Fungsi dari fatwa tentu menjadi pedoman bagi umat Islam dalam menjalankan agamanya sesuai dengan tuntunan syara’ . Karena kita sebagai muslim dituntut untuk berbuat dan beramal sesuai apa yang digariskan oleh syariat.
Perlu dipahami, bahwa fatwa itu adalah hukum syara’ terkait kasus tertentu. Karena dia adalah hukum syara’ maka tentulah harus lahir dari para ahlinya atau lembaga yang sudah diakui kompentesinya. Persoalan agama adalah persoalan dunia akhirat tidak sembarangan orang yang bisa berbicara dalam masalah itu.
Jikalau saja persosalan medis dan kedokteran yang berkaitan dengan keselamatan kita di dunia yang berbicara harus ahlinya, apatah lagi persoalan agama yang menyangkut keselamtan manusia dunia dan akhirat. Maka orang yang tidak punya kompetensi ilmu syariat jangan coba-coba “memandai-mandai” karena membahayakan dirinya dan orang lain baik di dunia maupun di akirat.
Ulama atau lembaga yang mengeluarkan fatwa haruslah betul-betul expert (ahli) di bidangnya.
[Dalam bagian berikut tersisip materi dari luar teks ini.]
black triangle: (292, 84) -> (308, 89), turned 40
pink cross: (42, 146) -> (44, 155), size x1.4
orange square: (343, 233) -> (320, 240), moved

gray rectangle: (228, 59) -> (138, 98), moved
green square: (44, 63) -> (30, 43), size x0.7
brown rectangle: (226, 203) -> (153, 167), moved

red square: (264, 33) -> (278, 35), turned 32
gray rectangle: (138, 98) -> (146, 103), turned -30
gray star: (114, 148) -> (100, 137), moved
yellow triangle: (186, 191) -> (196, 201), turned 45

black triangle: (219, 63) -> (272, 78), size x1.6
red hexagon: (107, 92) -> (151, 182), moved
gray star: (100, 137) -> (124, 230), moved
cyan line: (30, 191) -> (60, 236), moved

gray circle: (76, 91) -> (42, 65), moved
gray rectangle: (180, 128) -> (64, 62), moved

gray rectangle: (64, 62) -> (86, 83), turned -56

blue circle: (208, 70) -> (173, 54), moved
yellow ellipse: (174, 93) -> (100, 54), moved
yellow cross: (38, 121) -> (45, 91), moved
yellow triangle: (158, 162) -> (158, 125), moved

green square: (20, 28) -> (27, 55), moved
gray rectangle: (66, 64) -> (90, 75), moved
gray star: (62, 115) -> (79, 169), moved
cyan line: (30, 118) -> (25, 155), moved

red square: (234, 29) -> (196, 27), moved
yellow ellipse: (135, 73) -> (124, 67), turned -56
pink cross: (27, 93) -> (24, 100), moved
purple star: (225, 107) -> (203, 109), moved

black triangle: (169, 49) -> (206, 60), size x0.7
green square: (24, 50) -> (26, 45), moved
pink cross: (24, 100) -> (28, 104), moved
Dalam ilmu ushul fikih dijelaskan banyak syarat-syarat untuk menjadi mufti dan itu sangat ketat, karena memang fatwa sangatlah berat resikonya. Dan para ulama ketika hendak mengeluarkan fatwa tidaklah seserampangan yang kita pikirkan. Tapi sudah melalui pengkajian yang mendalam dan komperhensif dari berbagai macam aspeknya.Syeikh Prof. Dr. Ali Jum’ah Muhammad, mantan mufti Mesir menjelaskan bahwa fatwa itu keluar setelah melalui empat proses:
Pertama, tashawwur (memahami dengan baik masalah yang sedang dihadapi).
Kedua, takyif (mendudukkan suatu masalah secara proporsional).
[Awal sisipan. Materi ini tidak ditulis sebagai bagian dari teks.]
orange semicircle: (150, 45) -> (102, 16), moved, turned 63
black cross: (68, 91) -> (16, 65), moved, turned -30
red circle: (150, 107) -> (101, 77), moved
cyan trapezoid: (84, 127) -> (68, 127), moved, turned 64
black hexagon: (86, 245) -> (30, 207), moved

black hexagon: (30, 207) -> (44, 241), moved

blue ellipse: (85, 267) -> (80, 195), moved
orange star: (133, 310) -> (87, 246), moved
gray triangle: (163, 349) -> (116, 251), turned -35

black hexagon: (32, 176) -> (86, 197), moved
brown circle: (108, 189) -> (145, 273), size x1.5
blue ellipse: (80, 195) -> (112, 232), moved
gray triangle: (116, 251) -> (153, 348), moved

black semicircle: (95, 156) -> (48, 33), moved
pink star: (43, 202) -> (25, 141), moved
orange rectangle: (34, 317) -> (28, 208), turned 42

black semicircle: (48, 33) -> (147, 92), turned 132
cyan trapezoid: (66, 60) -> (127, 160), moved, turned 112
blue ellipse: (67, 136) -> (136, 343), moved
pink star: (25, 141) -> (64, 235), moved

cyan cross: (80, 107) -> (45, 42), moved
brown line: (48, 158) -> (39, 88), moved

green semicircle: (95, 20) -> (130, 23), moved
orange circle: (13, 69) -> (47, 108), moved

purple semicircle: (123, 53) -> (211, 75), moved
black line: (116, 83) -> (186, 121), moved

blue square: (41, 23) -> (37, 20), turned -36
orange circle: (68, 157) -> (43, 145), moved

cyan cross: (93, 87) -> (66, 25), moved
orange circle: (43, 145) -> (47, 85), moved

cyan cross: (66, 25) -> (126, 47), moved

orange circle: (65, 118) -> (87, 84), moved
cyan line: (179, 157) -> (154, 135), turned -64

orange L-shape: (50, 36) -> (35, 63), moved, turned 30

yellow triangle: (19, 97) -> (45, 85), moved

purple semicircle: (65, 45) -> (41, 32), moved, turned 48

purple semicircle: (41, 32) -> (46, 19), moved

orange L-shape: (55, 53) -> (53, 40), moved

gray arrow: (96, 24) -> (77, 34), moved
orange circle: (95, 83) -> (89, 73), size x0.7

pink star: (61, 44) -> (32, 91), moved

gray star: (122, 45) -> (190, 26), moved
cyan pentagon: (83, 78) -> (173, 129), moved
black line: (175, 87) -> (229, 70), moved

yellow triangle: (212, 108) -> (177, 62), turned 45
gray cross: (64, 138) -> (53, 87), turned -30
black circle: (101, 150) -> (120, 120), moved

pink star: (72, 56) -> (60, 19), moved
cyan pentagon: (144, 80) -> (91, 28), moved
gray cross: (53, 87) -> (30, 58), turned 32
Ketiga, al-Hukmu (memberikan hukum terhadap suatu masalah berdasarkan dalil-dalilnya).
Keempat, al-Fatwa (menyampaikan hukum berdasarkan pertimbangan mustafti / peminta fatwa, berdasarkan kondisi dan keadaan, berdasarkan tempat dan berdasarkan waktu).Coba kita perhatikan alur di atas dengan seksama, betapa berat tugas seorang mufti. Di tahap “tashawwur” (memahami dengan baik pokok permasalahan) harus pula sesuai dengan kepakaran masing-masing.
Jika ada masalah dengan medis dan kesehatan, maka harus meminta penjelasan para dokter atau ahlinya. Jika itu masalah ekonomi maka harus pula meminta penjelasan dari para ekonom, dan begitulah seterusnya.Karena itu seorang mufti dia tidak bekerja sendiri. Tapi sangat bergantung dengan keahlian-keahlian yang lain. Hal ini yang dimaksud :
فَاسْأَلُوا أَهْلَ الذِّكْرِ إِنْ كُنْتُمْ لَا تَعْلَمُونَ (النحل : 43)
Artinya: Maka bertanyalah kepada orang yang mempunyai pengetahuan, jika kamu tidak mengetahui (QS: An-Nahl: 43)
إذا وسد الأمر إلي غير أهله فاتظر الساعة(رواه البخاري)
“Jika sesuatu tidak diserahkan pada ahlinya maka tunggulah masa kehancurannya.” (HR Bukhari)
Mengakhiri tulisan ini mari kita dengarkan wejangan Imam Al-Syatibi sebagai “The Founding Father” dari ilmu Maqashid Syariah yang sangat popular dengan masterpiecenya Al-Muwafaqqat.
المفتي قائم قائم في الأمة مقام النبي صلي الله عليه وسلم، في بيان أحكام الشرع للناس، حيث يقول لهم هذا حلال وهذا حرام…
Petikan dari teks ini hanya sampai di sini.